Interview par Cyril Thomas (octobre 2009) pour la revue Poptronics. Texte intégral et questions d’origine.
CT : Comment concevez vous les deux expositions de Valence et de Montpellier, sont-elles complémentaires, antinomiques ? L’une semblant plus axée sur le toucher et l’autre sur la vue enfin plus exactement sur la perception visuelle.
TF : Les deux expositions n’ont pas la même échelle (une seule installation à Montpellier, quatre à Valence, accompagnées dans les deux cas par une performance) mais elles partagent un certain nombre de directions communes : autour des notions d’apparition et de disparition, de la temporalité, de la trace… Toutes deux impliquent également une « mise en œuvre » de leurs spectateurs, selon des modalités différentes. Je les envisage donc plutôt comme complémentaires.

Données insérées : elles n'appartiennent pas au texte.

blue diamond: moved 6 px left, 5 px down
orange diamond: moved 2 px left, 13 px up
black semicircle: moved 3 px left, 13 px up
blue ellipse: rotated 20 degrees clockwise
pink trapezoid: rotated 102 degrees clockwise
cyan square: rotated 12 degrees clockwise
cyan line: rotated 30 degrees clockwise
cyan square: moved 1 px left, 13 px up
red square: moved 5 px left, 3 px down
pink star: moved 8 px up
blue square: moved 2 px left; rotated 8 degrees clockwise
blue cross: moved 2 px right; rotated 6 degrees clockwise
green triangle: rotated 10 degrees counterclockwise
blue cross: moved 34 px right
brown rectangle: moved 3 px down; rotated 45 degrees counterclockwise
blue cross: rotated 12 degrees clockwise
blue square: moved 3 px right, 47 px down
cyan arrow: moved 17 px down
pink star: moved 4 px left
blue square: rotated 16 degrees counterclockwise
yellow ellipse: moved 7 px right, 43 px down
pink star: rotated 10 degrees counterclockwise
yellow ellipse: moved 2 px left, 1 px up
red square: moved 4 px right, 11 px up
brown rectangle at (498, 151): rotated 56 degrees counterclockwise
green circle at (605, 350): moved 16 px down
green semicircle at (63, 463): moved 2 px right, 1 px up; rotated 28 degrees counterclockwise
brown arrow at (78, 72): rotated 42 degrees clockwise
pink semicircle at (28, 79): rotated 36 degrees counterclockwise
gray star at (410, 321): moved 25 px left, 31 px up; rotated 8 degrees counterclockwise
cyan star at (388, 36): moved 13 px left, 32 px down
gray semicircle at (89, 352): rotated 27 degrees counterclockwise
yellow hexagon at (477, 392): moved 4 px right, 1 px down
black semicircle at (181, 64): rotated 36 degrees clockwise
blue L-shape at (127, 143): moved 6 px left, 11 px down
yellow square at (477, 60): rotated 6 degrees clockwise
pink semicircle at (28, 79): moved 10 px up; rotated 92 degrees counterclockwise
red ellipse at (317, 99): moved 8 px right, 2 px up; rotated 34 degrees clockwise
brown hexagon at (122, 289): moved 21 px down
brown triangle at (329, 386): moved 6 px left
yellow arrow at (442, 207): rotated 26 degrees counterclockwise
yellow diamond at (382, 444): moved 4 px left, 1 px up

En revanche ni l’une ni l’autre n’ont été pensées a priori en termes d’opérations spécifiques comme le toucher ou la perception visuelle. Point d’orgue n’est pas en premier lieu axée sur la vision : elle engage le corps du spectateur dans un rapport au temps dont l’image n’est que le témoin. Les installations de Un Geste qui ne finit pas forment une progression au fil de son parcours, de A+ (exposée ici sous une nouvelle forme, en vitrine), jusqu’à Open Source qui implique le toucher et le geste des spectateurs, en passant par Sirène et Infocus qui ont toutes les deux à voir avec le corps et la notion de présence.
À Lux (Valence), vous avez nommé votre exposition « Un geste qui ne finit pas ». Pourtant, loin d’être dans l’inachevé, les pièces qui mettent en jeu les actions du spectateur semblent au contraire très concrètes. Pourriez-vous expliciter ce titre ? Est-il volontairement paradoxal par rapport à vos œuvres ?
Je parle de geste au sens large : non seulement pour décrire une action, mais aussi pour qualifier l’implication du regard et de la perception vis-à-vis des œuvres – donc du corps. Le geste peut naître soit dans une relation directe des spectateurs avec un dispositif, ce qui est le cas pour Sirène ou Open Source, soit dans une interrogation sur leur présence ou leur vision comme avec A+ ou Infocus. Mais les situations que créent ces œuvres n’ont pas de résolution, elles ouvrent un questionnement. C’est dans ce sens que le geste « ne finit pas ».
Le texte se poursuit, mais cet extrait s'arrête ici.